### Your assignment
Pick out all lines with the word "encuestados" from the records that follow.

#### Listed records

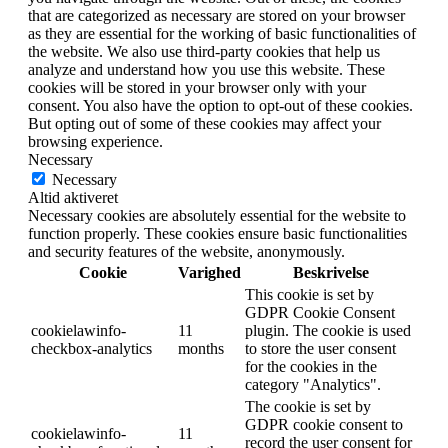
that are categorized as necessary are stored on your browser
as they are essential for the working of basic functionalities of
the website. We also use third-party cookies that help us
analyze and understand how you use this website. These
cookies will be stored in your browser only with your
consent. You also have the option to opt-out of these cookies.
But opting out of some of these cookies may affect your
browsing experience.
Necessary
Necessary
Altid aktiveret
Necessary cookies are absolutely essential for the website to
function properly. These cookies ensure basic functionalities
and security features of the website, anonymously.
Cookie
Varighed
Beskrivelse
This cookie is set by
GDPR Cookie Consent
cookielawinfo-
11
plugin. The cookie is used
checkbox-analytics
months
to store the user consent
for the cookies in the
category "Analytics".
The cookie is set by
GDPR cookie consent to
cookielawinfo-
11
record the user consent for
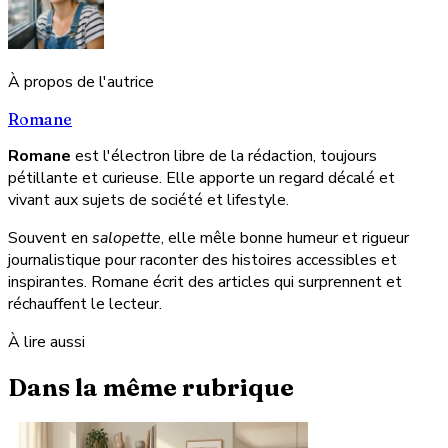
À propos de l'autrice
Romane
Romane
est l'électron libre de la rédaction, toujours
pétillante et curieuse. Elle apporte un regard décalé et
vivant aux sujets de société et lifestyle.
Souvent en
salopette
, elle mêle bonne humeur et rigueur
journalistique pour raconter des histoires accessibles et
inspirantes. Romane écrit des articles qui surprennent et
réchauffent le lecteur.
À lire aussi
Dans la même rubrique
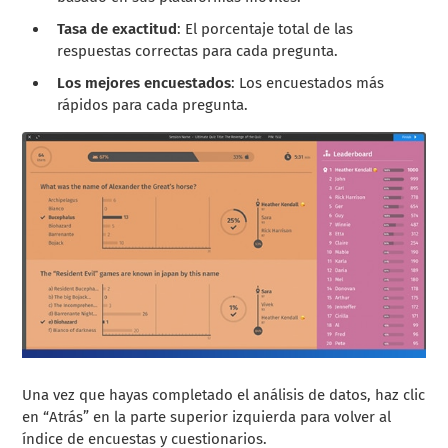
Tasa de exactitud
: El porcentaje total de las
respuestas correctas para cada pregunta.
Los mejores encuestados
: Los encuestados más
rápidos para cada pregunta.
Una vez que hayas completado el análisis de datos, haz clic
en “Atrás” en la parte superior izquierda para volver al
índice de encuestas y cuestionarios.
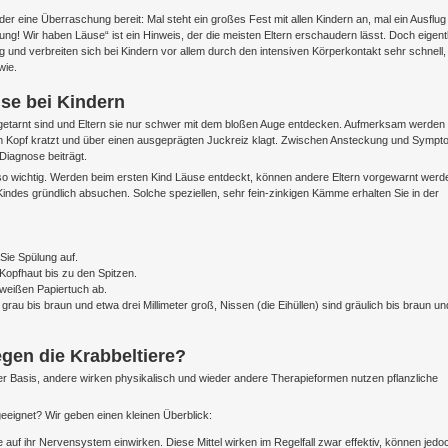
er eine Überraschung bereit: Mal steht ein großes Fest mit allen Kindern an, mal ein Ausflug
g! Wir haben Läuse“ ist ein Hinweis, der die meisten Eltern erschaudern lässt. Doch eigent
g und verbreiten sich bei Kindern vor allem durch den intensiven Körperkontakt sehr schnell,
wie.
se bei Kindern
ut getarnt sind und Eltern sie nur schwer mit dem bloßen Auge entdecken. Aufmerksam werden
g am Kopf kratzt und über einen ausgeprägten Juckreiz klagt. Zwischen Ansteckung und Symp
Diagnose beiträgt.
so wichtig. Werden beim ersten Kind Läuse entdeckt, können andere Eltern vorgewarnt werd
ndes gründlich absuchen. Solche speziellen, sehr fein-zinkigen Kämme erhalten Sie in der
Sie Spülung auf.
Kopfhaut bis zu den Spitzen.
weißen Papiertuch ab.
rau bis braun und etwa drei Millimeter groß, Nissen (die Eihüllen) sind gräulich bis braun un
gen die Krabbeltiere?
her Basis, andere wirken physikalisch und wieder andere Therapieformen nutzen pflanzliche
eeignet? Wir geben einen kleinen Überblick:
ie auf ihr Nervensystem einwirken. Diese Mittel wirken im Regelfall zwar effektiv, können jedo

########

### Completed task
Los mejores encuestados
: Los encuestados más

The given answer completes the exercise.